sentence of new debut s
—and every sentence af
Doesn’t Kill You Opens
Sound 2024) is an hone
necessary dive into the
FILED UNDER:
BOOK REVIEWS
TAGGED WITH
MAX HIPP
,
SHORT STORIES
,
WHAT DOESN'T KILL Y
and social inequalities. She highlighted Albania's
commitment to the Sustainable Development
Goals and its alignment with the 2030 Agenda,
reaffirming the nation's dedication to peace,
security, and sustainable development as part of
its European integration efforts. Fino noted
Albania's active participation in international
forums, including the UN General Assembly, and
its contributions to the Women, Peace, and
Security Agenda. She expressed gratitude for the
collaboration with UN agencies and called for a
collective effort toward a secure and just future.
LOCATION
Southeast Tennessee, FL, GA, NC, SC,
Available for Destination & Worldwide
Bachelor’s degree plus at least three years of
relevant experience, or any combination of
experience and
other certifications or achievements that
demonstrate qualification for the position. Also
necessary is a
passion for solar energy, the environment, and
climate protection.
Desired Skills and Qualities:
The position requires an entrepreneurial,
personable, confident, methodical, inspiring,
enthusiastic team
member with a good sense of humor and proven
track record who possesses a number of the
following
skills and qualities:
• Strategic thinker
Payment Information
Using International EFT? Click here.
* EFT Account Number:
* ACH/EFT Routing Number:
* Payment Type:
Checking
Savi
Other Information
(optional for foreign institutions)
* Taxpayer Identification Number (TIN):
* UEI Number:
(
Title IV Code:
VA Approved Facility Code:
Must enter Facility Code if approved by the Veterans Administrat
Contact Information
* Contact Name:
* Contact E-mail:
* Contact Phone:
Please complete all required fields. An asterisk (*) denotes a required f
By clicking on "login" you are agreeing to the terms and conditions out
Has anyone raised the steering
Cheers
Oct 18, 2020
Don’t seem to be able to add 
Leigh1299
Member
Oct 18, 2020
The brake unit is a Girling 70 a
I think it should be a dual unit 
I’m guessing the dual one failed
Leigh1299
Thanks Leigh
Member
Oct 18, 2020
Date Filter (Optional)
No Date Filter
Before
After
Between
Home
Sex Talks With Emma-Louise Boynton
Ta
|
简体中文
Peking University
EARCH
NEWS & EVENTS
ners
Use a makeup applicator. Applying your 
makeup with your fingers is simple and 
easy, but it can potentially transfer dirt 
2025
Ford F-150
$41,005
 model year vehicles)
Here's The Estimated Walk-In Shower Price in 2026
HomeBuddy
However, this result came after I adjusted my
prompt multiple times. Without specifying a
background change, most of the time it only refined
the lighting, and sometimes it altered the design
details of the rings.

□ □ □ □

Exercise aim
Each of the records above is to be reproduced word for word.

Completed exercise
sentence of new debut s
—and every sentence af
Doesn’t Kill You Opens
Sound 2024) is an hone
necessary dive into the
FILED UNDER:
BOOK REVIEWS
TAGGED WITH
MAX HIPP
,
SHORT STORIES
,
WHAT DOESN'T KILL Y
and social inequalities. She highlighted Albania's
commitment to the Sustainable Development
Goals and its alignment with the 2030 Agenda,
reaffirming the nation's dedication to peace,
security, and sustainable development as part of
its European integration efforts. Fino noted
Albania's active participation in international
forums, including the UN General Assembly, and
its contributions to the Women, Peace, and
Security Agenda. She expressed gratitude for the
collaboration with UN agencies and called for a
collective effort toward a secure and just future.
LOCATION
Southeast Tennessee, FL, GA, NC, SC,
Available for Destination & Worldwide
Bachelor’s degree plus at least three years of
relevant experience, or any combination of
experience and
other certifications or achievements that
demonstrate qualification for the position. Also
necessary is a
passion for solar energy, the environment, and
climate protection.
Desired Skills and Qualities:
The position requires an entrepreneurial,
personable, confident, methodical, inspiring,
enthusiastic team
member with a good sense of humor and proven
track record who possesses a number of the
following
skills and qualities:
• Strategic thinker
Payment Information
Using International EFT? Click here.
* EFT Account Number:
* ACH/EFT Routing Number:
* Payment Type:
Checking
Savi
Other Information
(optional for foreign institutions)
* Taxpayer Identification Number (TIN):
* UEI Number:
(
Title IV Code:
VA Approved Facility Code:
Must enter Facility Code if approved by the Veterans Administrat
Contact Information
* Contact Name:
* Contact E-mail:
* Contact Phone:
Please complete all required fields. An asterisk (*) denotes a required f
By clicking on "login" you are agreeing to the terms and conditions out
Has anyone raised the steering
Cheers
Oct 18, 2020
Don’t seem to be able to add 
Leigh1299
Member
Oct 18, 2020
The brake unit is a Girling 70 a
I think it should be a dual unit 
I’m guessing the dual one failed
Leigh1299
Thanks Leigh
Member
Oct 18, 2020
Date Filter (Optional)
No Date Filter
Before
After
Between
Home
Sex Talks With Emma-Louise Boynton
Ta
|
简体中文
Peking University
EARCH
NEWS & EVENTS
ners
Use a makeup applicator. Applying your 
makeup with your fingers is simple and 
easy, but it can potentially transfer dirt 
2025
Ford F-150
$41,005
 model year vehicles)
Here's The Estimated Walk-In Shower Price in 2026
HomeBuddy
However, this result came after I adjusted my
prompt multiple times. Without specifying a
background change, most of the time it only refined
the lighting, and sometimes it altered the design
details of the rings.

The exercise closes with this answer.